- ASSIGNMENT
Using the records that appear below, write out exactly the lines from the one with "0, leaving behind a man claiming to be her" through the one with "ll’s son, Michael Anthony Hughes, in", keeping both end lines.
****
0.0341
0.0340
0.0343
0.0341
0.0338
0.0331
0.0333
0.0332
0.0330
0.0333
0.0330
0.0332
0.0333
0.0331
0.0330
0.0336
****
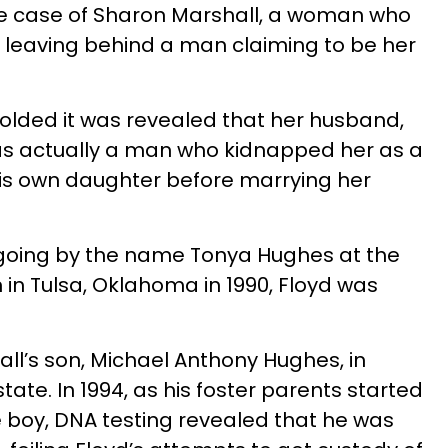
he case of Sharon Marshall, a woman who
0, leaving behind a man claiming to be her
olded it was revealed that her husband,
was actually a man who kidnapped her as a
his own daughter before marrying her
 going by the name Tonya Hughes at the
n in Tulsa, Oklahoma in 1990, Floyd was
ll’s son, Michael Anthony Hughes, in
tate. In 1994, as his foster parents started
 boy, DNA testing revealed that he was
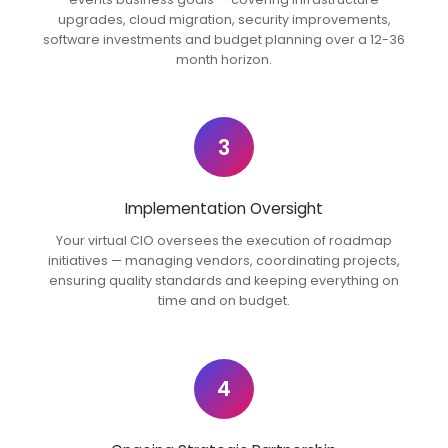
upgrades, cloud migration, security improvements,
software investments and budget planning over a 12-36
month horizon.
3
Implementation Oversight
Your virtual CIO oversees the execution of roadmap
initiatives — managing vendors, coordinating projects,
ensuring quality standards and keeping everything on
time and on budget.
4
****
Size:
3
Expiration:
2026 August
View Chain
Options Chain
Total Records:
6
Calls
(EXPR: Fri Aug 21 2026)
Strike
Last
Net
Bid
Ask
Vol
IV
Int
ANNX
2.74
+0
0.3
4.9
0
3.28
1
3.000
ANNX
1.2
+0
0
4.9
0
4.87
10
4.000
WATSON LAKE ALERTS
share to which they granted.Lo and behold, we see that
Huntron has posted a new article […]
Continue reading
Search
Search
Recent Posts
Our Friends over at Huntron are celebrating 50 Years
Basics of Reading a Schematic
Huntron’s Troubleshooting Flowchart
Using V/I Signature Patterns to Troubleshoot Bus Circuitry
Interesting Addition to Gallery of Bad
****
- RESULT BELOW
0, leaving behind a man claiming to be her
olded it was revealed that her husband,
was actually a man who kidnapped her as a
his own daughter before marrying her
 going by the name Tonya Hughes at the
n in Tulsa, Oklahoma in 1990, Floyd was
ll’s son, Michael Anthony Hughes, in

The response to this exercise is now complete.